如何根据字典对列值进行排名并保留最高的值？

pythondataframeapache-sparkpysparkapache-spark-sql

4

假设我有一个如下的数据框：

| id |col
| 1  | "A,B,C"
| 2  | "D,C"
| 3  | "B,C,A"
| 4  | None

而字典是:

d = {'A': 1, 'B': 2, 'C': 3, 'D': 4}

输出的数据框必须是：

| id |col
| 1  | "A"
| 2  | "C"
| 3  | "A"
| 4  | None

- guyWithQuestions

3个回答

1

“Higher Order Functions - Transform”可以用来根据字典关联排列“col”中的元素，并进行排序以获取排名最低的元素。

from pyspark.sql import functions as F
from itertools import chain

data = [(1, "A,B,C",),
        (2, "D,C",),
        (3, "B,C,A",),
        (4, None,), ]
df = spark.createDataFrame(data, ("id", "col", ))

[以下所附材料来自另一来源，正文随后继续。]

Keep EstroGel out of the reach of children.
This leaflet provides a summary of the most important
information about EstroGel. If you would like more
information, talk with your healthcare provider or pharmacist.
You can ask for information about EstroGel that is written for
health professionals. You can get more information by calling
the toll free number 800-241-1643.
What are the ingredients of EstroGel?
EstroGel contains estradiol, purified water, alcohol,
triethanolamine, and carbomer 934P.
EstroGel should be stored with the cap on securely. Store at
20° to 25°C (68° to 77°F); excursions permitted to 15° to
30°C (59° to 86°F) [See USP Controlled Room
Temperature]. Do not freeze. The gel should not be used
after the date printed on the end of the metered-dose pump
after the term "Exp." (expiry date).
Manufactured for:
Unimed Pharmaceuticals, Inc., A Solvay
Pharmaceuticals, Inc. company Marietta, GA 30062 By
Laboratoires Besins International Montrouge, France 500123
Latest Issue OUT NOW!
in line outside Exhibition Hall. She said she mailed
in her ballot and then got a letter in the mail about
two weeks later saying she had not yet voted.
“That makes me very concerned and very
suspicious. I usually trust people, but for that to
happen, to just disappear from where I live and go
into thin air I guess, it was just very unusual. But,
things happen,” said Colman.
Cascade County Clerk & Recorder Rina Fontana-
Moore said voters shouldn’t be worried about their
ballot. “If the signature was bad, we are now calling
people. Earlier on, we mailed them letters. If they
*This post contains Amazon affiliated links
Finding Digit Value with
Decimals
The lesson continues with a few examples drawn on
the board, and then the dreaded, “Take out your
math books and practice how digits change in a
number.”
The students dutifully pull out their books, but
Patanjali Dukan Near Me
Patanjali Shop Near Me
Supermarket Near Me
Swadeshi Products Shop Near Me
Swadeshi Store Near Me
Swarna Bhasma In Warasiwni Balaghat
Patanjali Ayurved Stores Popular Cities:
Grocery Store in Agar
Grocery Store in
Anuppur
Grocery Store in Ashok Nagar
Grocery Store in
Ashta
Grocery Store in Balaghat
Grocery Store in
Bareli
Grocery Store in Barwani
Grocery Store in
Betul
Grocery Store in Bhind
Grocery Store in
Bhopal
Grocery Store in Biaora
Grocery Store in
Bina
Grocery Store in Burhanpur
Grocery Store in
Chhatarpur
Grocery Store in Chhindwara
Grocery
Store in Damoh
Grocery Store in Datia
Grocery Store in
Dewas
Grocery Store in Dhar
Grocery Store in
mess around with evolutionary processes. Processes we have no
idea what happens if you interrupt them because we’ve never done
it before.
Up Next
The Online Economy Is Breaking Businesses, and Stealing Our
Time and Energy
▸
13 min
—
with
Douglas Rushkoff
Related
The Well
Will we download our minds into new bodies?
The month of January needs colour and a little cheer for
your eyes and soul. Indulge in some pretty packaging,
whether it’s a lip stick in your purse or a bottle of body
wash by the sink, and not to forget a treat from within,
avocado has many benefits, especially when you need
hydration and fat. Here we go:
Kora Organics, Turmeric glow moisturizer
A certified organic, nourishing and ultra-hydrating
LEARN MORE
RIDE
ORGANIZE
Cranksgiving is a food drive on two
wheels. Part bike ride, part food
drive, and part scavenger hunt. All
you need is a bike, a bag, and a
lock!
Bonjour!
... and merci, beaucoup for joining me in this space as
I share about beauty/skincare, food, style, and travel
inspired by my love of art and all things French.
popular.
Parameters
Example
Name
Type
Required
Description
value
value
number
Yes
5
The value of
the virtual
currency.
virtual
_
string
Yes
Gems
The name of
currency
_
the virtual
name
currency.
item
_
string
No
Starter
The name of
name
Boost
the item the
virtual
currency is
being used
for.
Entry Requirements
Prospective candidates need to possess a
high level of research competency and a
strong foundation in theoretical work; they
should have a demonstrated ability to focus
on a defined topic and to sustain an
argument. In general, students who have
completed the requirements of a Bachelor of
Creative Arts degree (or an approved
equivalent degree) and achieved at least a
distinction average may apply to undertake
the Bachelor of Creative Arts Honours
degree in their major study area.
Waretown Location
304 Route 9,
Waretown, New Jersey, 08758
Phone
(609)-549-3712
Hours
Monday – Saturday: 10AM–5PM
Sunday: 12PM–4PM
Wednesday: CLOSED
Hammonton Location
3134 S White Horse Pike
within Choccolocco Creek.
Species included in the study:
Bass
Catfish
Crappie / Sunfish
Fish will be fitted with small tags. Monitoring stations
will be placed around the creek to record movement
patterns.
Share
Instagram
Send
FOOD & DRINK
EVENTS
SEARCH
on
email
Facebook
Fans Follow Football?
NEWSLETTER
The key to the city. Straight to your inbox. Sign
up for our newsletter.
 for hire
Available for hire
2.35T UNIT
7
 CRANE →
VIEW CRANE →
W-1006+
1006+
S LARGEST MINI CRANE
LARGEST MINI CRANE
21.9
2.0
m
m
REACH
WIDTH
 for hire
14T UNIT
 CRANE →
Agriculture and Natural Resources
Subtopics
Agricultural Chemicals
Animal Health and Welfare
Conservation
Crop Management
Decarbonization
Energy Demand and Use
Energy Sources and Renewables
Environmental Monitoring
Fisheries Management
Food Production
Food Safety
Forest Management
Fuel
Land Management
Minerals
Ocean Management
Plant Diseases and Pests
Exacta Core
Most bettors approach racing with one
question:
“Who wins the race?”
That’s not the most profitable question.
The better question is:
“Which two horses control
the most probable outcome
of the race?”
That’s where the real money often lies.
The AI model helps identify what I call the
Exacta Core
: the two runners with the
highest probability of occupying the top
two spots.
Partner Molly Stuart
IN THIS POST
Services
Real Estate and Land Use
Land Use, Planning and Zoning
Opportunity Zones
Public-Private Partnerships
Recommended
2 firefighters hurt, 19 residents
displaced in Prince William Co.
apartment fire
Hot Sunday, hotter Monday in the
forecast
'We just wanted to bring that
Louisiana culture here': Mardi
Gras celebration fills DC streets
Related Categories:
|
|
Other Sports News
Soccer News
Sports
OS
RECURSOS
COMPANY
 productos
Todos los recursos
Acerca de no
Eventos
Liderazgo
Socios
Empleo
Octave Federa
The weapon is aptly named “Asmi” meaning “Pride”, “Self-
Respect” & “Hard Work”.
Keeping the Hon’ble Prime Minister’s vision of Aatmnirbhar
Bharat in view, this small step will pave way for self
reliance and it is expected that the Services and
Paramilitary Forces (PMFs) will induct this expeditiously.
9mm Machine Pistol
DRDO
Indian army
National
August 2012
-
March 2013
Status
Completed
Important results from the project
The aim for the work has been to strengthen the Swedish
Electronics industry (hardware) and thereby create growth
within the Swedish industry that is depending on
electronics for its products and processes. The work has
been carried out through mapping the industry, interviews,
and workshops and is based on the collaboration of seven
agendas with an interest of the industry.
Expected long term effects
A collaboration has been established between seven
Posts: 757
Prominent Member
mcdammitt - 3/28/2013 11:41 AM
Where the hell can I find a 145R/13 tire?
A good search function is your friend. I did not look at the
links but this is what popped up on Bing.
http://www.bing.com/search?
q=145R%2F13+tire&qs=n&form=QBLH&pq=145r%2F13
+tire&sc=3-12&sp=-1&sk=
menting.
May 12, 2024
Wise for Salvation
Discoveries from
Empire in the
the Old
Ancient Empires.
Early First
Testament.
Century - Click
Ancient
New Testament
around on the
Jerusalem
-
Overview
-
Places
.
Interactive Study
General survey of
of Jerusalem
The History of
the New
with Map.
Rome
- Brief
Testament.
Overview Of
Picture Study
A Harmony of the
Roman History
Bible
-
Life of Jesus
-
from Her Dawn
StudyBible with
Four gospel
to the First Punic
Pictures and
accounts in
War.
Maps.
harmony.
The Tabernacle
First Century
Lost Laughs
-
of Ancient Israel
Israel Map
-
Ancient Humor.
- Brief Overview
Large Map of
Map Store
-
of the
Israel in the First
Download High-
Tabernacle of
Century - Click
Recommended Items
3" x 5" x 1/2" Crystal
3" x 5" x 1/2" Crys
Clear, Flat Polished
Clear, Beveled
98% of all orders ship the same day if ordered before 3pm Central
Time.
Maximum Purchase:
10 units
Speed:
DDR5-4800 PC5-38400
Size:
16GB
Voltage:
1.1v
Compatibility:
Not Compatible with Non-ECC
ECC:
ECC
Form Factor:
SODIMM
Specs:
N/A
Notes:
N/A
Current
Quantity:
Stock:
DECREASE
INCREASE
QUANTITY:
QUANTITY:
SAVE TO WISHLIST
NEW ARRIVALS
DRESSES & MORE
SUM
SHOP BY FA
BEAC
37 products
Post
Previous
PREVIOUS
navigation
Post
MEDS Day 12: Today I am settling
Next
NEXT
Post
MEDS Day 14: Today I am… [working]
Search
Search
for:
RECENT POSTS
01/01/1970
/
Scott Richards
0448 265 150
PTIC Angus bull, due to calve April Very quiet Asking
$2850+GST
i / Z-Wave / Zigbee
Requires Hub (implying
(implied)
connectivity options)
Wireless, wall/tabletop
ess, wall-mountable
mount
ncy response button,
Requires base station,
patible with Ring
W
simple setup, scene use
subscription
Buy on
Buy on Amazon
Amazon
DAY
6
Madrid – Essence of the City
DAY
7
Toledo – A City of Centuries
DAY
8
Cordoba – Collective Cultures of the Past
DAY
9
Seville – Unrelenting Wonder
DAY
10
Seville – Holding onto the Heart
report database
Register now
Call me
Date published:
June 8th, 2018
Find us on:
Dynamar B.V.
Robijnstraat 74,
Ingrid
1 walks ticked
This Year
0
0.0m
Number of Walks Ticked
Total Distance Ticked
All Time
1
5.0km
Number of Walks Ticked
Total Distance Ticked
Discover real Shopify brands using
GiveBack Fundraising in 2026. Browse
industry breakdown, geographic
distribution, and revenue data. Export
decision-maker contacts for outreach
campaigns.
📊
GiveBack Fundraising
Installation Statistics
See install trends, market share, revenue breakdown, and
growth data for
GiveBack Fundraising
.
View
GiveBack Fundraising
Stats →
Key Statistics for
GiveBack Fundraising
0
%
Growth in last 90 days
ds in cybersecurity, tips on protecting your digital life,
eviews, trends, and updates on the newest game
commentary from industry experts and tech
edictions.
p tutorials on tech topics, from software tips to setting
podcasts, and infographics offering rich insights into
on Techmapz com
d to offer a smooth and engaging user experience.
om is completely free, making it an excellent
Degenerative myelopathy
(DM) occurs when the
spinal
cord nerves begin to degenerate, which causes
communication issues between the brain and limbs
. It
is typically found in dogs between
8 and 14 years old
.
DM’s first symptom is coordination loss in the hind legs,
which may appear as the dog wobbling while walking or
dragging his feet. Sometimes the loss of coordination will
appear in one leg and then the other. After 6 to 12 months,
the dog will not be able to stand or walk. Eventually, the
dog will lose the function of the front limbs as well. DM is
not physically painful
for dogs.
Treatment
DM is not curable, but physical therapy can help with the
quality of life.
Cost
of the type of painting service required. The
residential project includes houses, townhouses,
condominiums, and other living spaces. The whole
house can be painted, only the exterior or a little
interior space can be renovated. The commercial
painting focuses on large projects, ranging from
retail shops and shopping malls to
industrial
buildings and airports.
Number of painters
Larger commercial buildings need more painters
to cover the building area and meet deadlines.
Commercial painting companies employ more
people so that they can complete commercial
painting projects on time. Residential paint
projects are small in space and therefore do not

d = {'A': 1, 'B': 2, 'C': 3, 'D': 4}

mapper = F.create_map([F.lit(c) for c in chain.from_iterable(d.items())])

"""
Mapper has the value Column<'map(A, 1, B, 2, C, 3, D, 4)'>
"""

(df.withColumn("col", F.split(F.col("col"), ",")) # Split string to create an array
  .withColumn("mapper", mapper) # Add mapping columing to the dataframe
  .withColumn("col", F.expr("transform(col, x -> struct(mapper[x] as rank, x as col))")) # Iterate over array and look up rank from mapper
  .withColumn("col", F.array_min(F.col("col")).col) # array_min find minimum value based on the first struct field
).select("id", "col").show()

"""
+---+----+
| id| col|
+---+----+
|  1|   A|
|  2|   C|
|  3|   A|
|  4|null|
+---+----+
"""

- Nithish

1

你可以使用 array_min 函数来代替排序并获取数组的第一个元素。 - blackbishop

0

我猜你想根据字典 d 中给定的值对字母进行排序。

那么，你可以这样做：

from pyspark.sql import Row
from pyspark.sql import SparkSession
import pyspark.sql.functions as F
import pyspark.sql.types as T

spark = SparkSession.builder.master("local").appName("sort_column_test").getOrCreate()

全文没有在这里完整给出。